Satuan Tugas Operasi Tinombala 2016 terus berupaya menekan kelompok teroris Santoso lewat berbagai patroli dan penggerebekan, maupun dengan memutus pasokan bahan makanan dan kebutuhan lain. Untuk itu beberapa pos pemeriksaan yang disebut sebagai "pos sekat" didirikan di sejumlah lokasi.
Kabid Humas Polda Sulawesi Tengah AKBP Hari Suprapto menyampaikan hal ini kepada VOA Rabu siang (20/4).

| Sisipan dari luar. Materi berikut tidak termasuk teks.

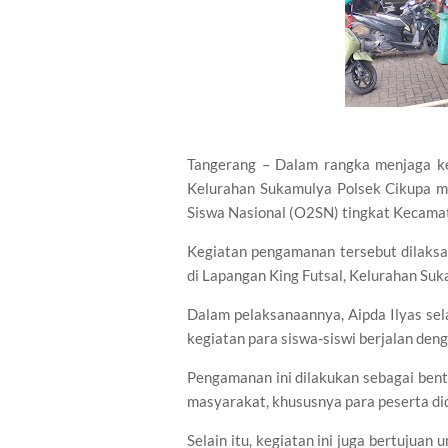
Tangerang – Dalam rangka menjaga k
Kelurahan Sukamulya Polsek Cikupa 
Siswa Nasional (O2SN) tingkat Kecamat
Kegiatan pengamanan tersebut dilaksa
di Lapangan King Futsal, Kelurahan Su
Dalam pelaksanaannya, Aipda Ilyas se
kegiatan para siswa-siswi berjalan denga
Pengamanan ini dilakukan sebagai ben
masyarakat, khususnya para peserta did
Selain itu, kegiatan ini juga bertujuan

“Supaya mereka ada hambatan di dalam mencari tambahan logistik kemudian mereka ada hambatan terhadap istilahnya jaringan mereka untuk menyuplai logistik ke dalam baik yang bersifat persenjataan, bahan makan maupun peralatan lain pendukung seperti batere, solar cell, bahan bahan untuk membuat bom dan seterusnya,” tuturnya.
Namun demikian, strategi ini berdampak pada petani kebun yang kini tidak lagi bebas membawa bekal berlebih dan bermalam di lahan kebun, yang umumnya berada di sekitar kaki gunung, karena khawatir dirampas atau diambil kelompok Santoso.
Ratiani Sengi (35) warga desa Tamadue, Kecamatan Lore Timur kepada VoA mengatakan selama kelompok Santoso belum tertangkap, ia sangat khawatir dengan keselamatannya. Disatu sisi mereka khawatir jika pergi ke kebun akan menjadi korban serangan kelompok itu atau sebaliknya menjadi korban baku tembak aparat. Di sisi lain mereka juga khawatir jika tidak berkebun maka tidak memiliki uang untuk mencukupi kebutuhan keluarga, terutama sekolah anak-anak. Walhasil mereka memilih tetap berkebun di tengah pelaksanaan operasi keamanan itu.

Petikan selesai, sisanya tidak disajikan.